When wholesaling a condemned property, what needs to be done to take this status off of the house? Would this be done by me (the wholesaler) or my end buyer? I assume it will need an inspection, but don't know much past that? Any thoughts?

AFAIK, a condemnation only means that the property isn't legally habitable; you can still buy/sell it. That said, the list of violations is likely long and severe enough to make the improvements (structure) worthless, so you're really just selling the land.

The amount and cost of work you'd have to do to bring the property up to code would probably not make you a wholesaler on this one.

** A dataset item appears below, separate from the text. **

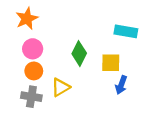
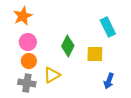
cyan rectangle: (126, 31) -> (108, 27), turned 54
blue arrow: (121, 85) -> (109, 81), moved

I think you could wholesale it depending on how you structure the deal. I would and have bought condemned properties. It will all depend on the structure and how the numbers play out in that market.

To change the status is going to take some money in repairs, most likely. My answer would be the end buyer will take care of that. Your job is to get the property at a good price and sell the vision to the end buyer. Most rehabber who know what they are doing won't care as long as the numbers tell a profitable story.

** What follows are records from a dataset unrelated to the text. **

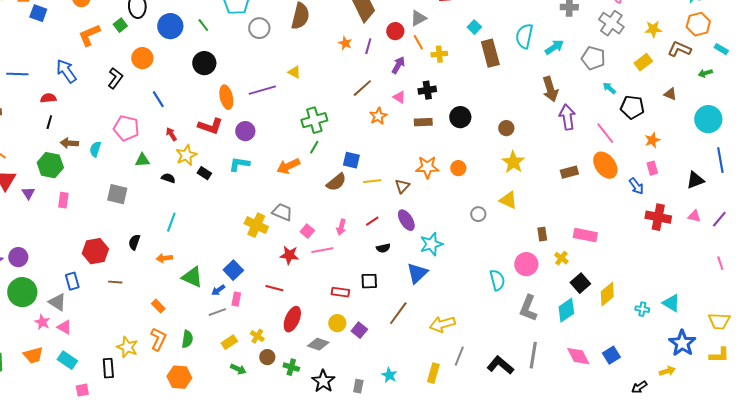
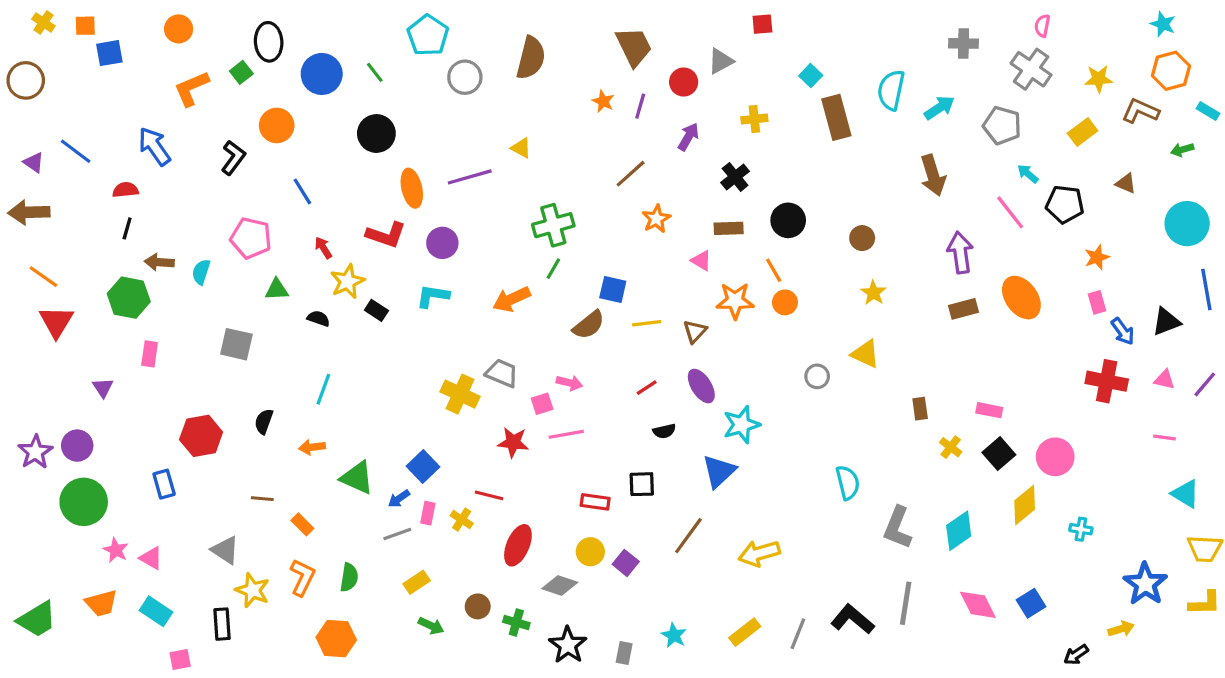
blue square: (38, 13) -> (109, 53), turned -30
orange line: (418, 42) -> (774, 270), moved
blue line: (17, 74) -> (76, 151), turned 35
black cross: (427, 90) -> (735, 177), turned -30
pink triangle: (399, 97) -> (701, 261), moved
purple arrow: (567, 117) -> (960, 253), moved
pink line: (605, 133) -> (1010, 212), moved
yellow star: (513, 162) -> (873, 293), size x0.7
blue arrow: (636, 186) -> (1123, 331), moved
purple triangle: (28, 193) -> (103, 388), moved
pink arrow: (341, 227) -> (569, 383), moved, turned -91
pink square: (307, 231) -> (542, 404), turned 32
pink rectangle: (585, 235) -> (989, 410), size x0.7
pink line: (720, 263) -> (1165, 438), moved, turned -64
pink circle: (526, 264) -> (1055, 457), moved
brown line: (115, 282) -> (262, 499), moved
black square: (580, 283) -> (999, 454), moved
gray triangle: (57, 302) -> (225, 550), moved
cyan triangle: (671, 303) -> (1185, 494), moved
yellow cross: (257, 336) -> (462, 520), moved
gray line: (459, 356) -> (798, 634), moved
yellow rectangle: (433, 373) -> (745, 632), turned 36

Condemned could mean a good price to purchase. the last condemned house I bought was a private seller and we scored a great deal. We did have to do a dance with the city to make it livable, but it was worth the dance.

Good luck

Thanks for all the responses you guys!

@Cameron Sharp Thanks! I did have a contractor/fix and flipper come look at it and for the price I'm getting it at (5k or less) he said he would even be willing to buy it if he wasn't in the middle of a flip but gave us the number of a guy who would be interested. My main concern is getting it for an investor who won't be afraid of the condemned status, but I think you may be right!

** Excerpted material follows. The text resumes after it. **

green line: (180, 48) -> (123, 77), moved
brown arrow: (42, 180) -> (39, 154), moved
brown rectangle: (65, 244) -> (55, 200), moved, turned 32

If the price is right and the investor is experienced, they will see it for the future value.

sounds exciteing :)

Originally posted by @Cameron Sharp :

I think you could wholesale it depending on how you structure the deal. I would and have bought condemned properties. It will all depend on the structure and how the numbers play out in that market.

To change the status is going to take some money in repairs, most likely. My answer would be the end buyer will take care of that. Your job is to get the property at a good price and sell the vision to the end buyer. Most rehabber who know what they are doing won't care as long as the numbers tell a profitable story.

Condemned could mean a good price to purchase. the last condemned house I bought was a private seller and we scored a great deal. We did have to do a dance with the city to make it livable, but it was worth the dance.

Good luck

Hi Cameron,

I haven't done my first deal yet, but came across two condemned MF units yesterday. I spoke with a buyer who might be interested...we are supposed to discuss details tomorrow. What would make a deal like this profitable? Do I still need to calculate CAP rate? I'm not really sure how to approach this. Please help...Thanks in advance!

@Junior Salters , did this deal ever close? If so, what did you do to convince your end buyer to purchase the property?